I have written a few articles lately about designing queries using The Forensic Browser for SQLite and shown how easy it is to do this using drag and drop. But I thought it might be useful to go back to basics a little, go over joins in a little more detail and try and put the data in terms that we understand in the computer forensics world.
Before we start though we need some tables to work with, so to make things relevant we will use a file list and a list of hashes of contraband material. Our files table lists a file id (say the MFT no.) a file name and the hash of the file (we will just use a 4 digit integer representation of a hash to make things readable):
Code:
CREATE TABLE files (id int primary key, name text, hash int)
CREATE TABLE hashes (hash int, level int)
|
|
Left Join
Suppose we want a list of all files and their associated level whether or not the file has a matching hash in the hashes table. This is known as a LEFT JOIN (or LEFT OUTER JOIN) and we want our results table to show all of the rows in the files table with the matching level from the hashes table if applicable. Visually this can be represented by a Venn diagram with the file table represented by the left-hand circle and hashes table the right-hand circle.Using The Forensic Browser we can create the join the old fashioned way by just typing in the text of the query, once we tab out (or click outside) of the text box the visual elements will be created automatically (your query will be nicely formatted). Or, we can create the query visually as follows:
Drag each of the two tables from the “Tables” panel at the top right into the central visual query designer (or just double-click on each of them), the first table you add is your “left table”. Click on the checkbox next to each column that you want in the final report. Select the column in the left table with the mouse and drag the cursor to the column in the right table that you wish to “join” with. Execute your query.
The LEFT JOIN is the default join in The Forensic Browser when two tables/rows are joined in this way.
In English this can be explained as follows:
Code:
SELECT files.id,
files.name,
files.hash,
hashes.level
FROM files
LEFT OUTER JOIN hashes ON files.hash = hashes.hash
The first four lines simply select the columns that we wish to see in our final report, three columns from the files table and one from the hashes table.
Line 5 says we want to gather our data from the files table
And line 6 says we want a LEFT JOIN, i.e. all the rows from the left table (files, the first named table) irrespective of whether they have a matching row in the hashes table, with those rows in the hashes table that match based on the join field specified in this row. The joining field in this example is the hash field from both tables.

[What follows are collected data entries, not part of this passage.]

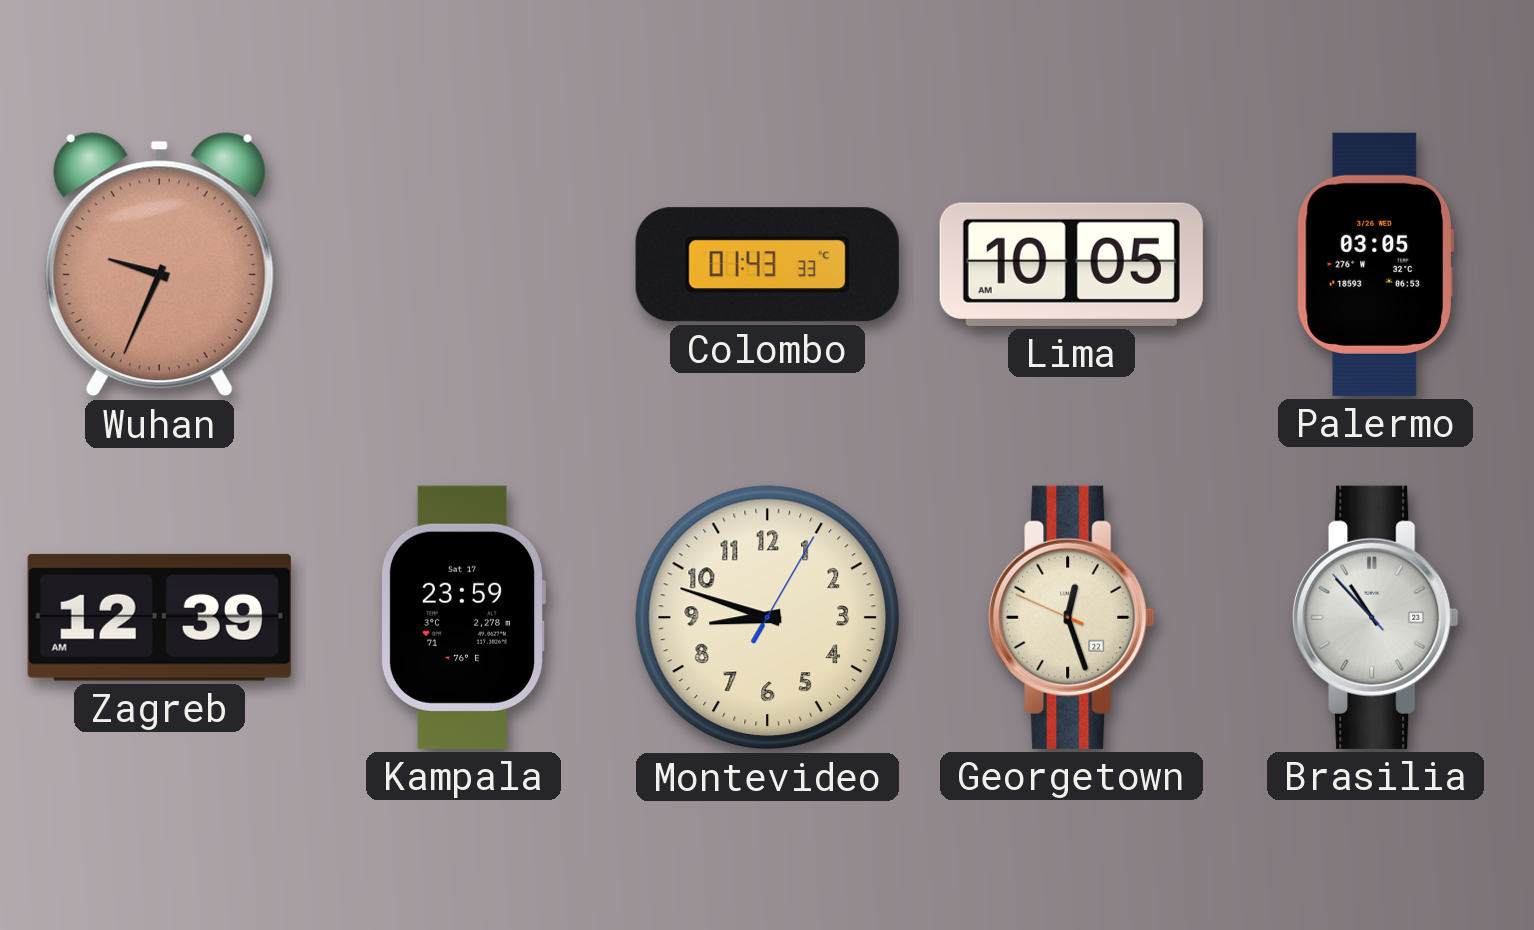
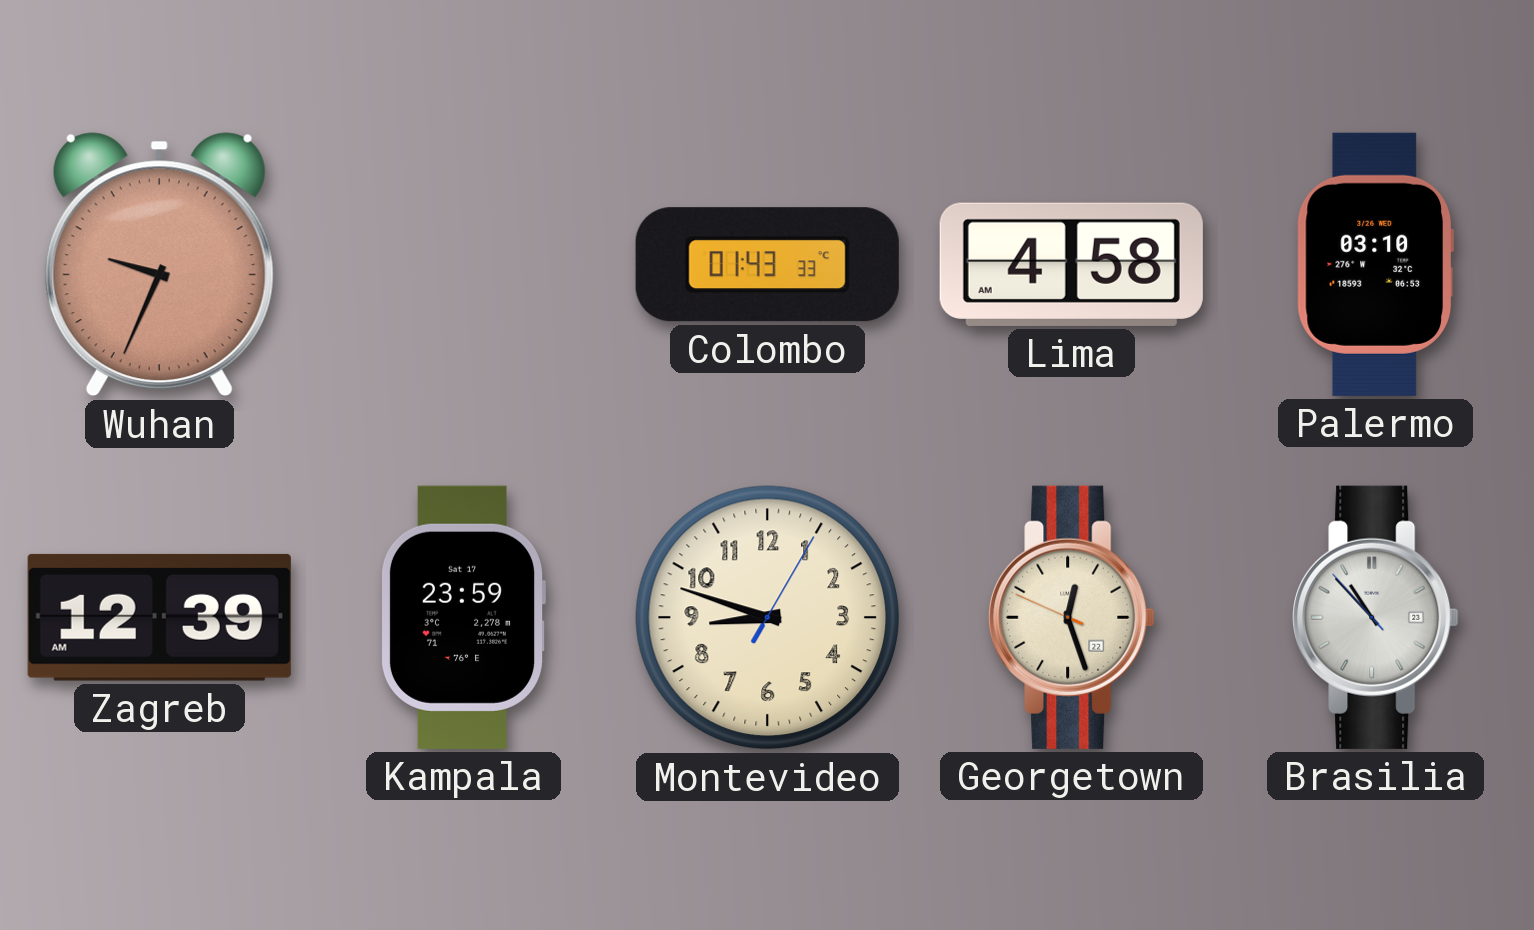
Lima: 10:05 -> 4:58
Palermo: 03:05 -> 03:10
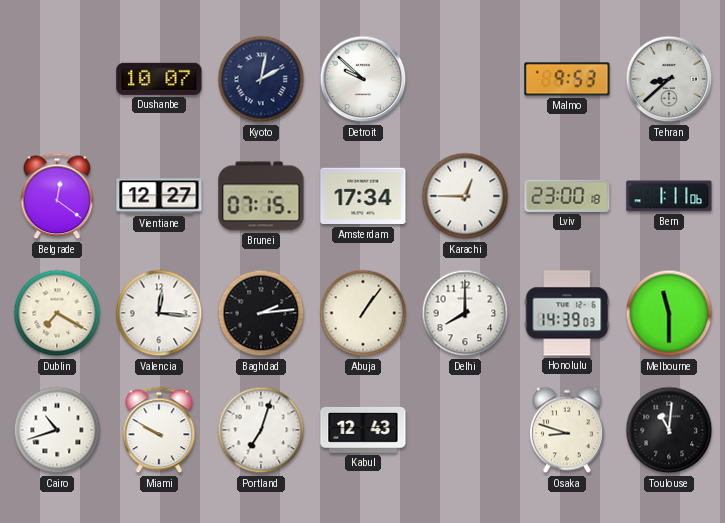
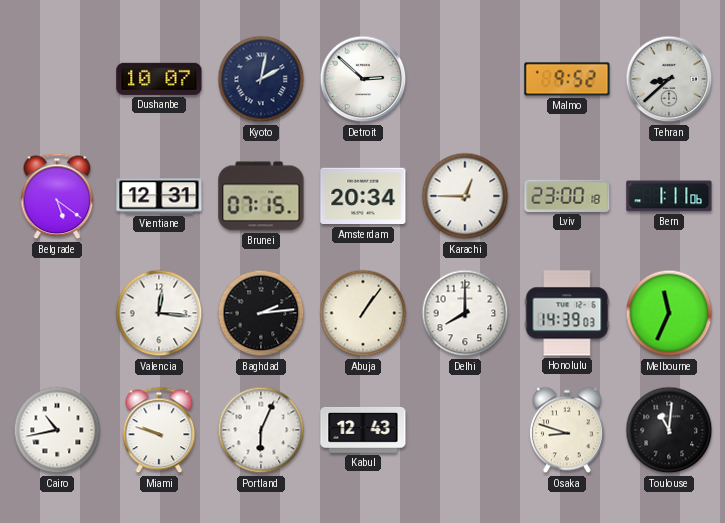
Detroit: 9:52 -> 2:52
Malmo: 9:53 -> 9:52
Belgrade: 12:21 -> 5:21
Vientiane: 12:27 -> 12:31
Amsterdam: 17:34 -> 20:34
Dublin: 7:20 -> none
Melbourne: 11:30 -> 11:34
Cairo: 10:42 -> 10:43
Miami: 9:50 -> 9:48
Portland: 7:03 -> 6:04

So our final result should show all of the rows and all three columns from the files table and just a single column and those rows from the hashes table that have a matching hash with the files table.

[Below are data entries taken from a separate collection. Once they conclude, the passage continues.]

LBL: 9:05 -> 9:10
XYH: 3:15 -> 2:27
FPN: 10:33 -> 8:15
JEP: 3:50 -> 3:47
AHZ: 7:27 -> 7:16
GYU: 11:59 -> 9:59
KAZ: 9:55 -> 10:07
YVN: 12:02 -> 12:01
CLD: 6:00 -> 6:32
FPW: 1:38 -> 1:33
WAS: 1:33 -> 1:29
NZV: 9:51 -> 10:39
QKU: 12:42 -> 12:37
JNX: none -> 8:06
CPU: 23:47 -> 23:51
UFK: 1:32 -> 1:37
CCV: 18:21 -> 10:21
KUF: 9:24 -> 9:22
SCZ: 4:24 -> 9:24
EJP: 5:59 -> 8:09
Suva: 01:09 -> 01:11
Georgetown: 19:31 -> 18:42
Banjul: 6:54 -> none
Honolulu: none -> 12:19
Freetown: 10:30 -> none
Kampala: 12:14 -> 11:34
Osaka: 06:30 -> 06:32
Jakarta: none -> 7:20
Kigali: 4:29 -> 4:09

Note that if there were two or more rows in the hashes table that matched a hash (i.e. duplicate hash values) then there would be a row in the query results for each matching file AND each matching hash.

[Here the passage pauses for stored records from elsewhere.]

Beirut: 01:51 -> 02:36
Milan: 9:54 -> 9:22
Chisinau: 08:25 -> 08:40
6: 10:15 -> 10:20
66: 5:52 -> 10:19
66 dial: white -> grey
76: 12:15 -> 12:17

If the hashes table is modified such that there are duplicate hashes stored within, it looks as follows:
HASHES | |
Hash | Level |
5456 | 2 |
7452 | 3 |
7538 | 2 |
8573 | 5 |
1234 | 1 |
3434 | 3 |
1233 | 1 |
5555 | 2 |
8573 | 4 |
Right Join
The RIGHT JOIN is the reverse of the LEFT JOIN, i.e. ALL of the rows from the right table with just those rows from the left table that match the joining condition. RIGHT JOINS are not supported by SQLite, however, it is simple enough to replicate utilising a LEFT JOIN using the tables in the opposite order from that above.Inner Join
Our examination so far is going well but if we have many thousands of files we might not initially want to see those files that aren’t contraband, so we want a query that lists all the files in our file list that have a matching entry in the hashes list, this brings us on to the INNER JOIN, represented by the Venn diagram below:Left excluding join
Our investigation has now moved on, we have examined all of the files with matching hashes but we need to look at those unknown files to see if there is any new evidence. So we want to isolate those files that don’t have a matching hash in the hashes table. For this, we need what is sometimes known as a LEFT EXCLUDING JOIN, which is essentially a LEFT JOIN with a qualifying clause.Right Excluding Joins
The RIGHT EXCLUDING JOIN is the reverse of this. RIGHT JOINS are not supported by SQLite, however, it is simple enough to create a LEFT EXCLUDING JOIN using the tables in the reverse order, as above.Full Outer Join
While undertaking our investigation we come across a clone of the hard disk we are examining and we would like to compare this with the original and see what the differences are. So we want to design a query that returns just those rows that don’t appear in both databases. The query we want is a FULL OUTER JOIN and the Venn diagram for it is:Unfortunately, FULL OUTER JOINS are not supported by SQLite so we need to devise a workaround. Our list of files from both devices is reproduced below:
|
|
It’s quite easy to see the differences in the examples above, but with many thousands of files reviewing the data manually would be daunting. For our examination, we are interested in the files on the original disk that are not on the clone and vice versa. To do this we will again use the hash value.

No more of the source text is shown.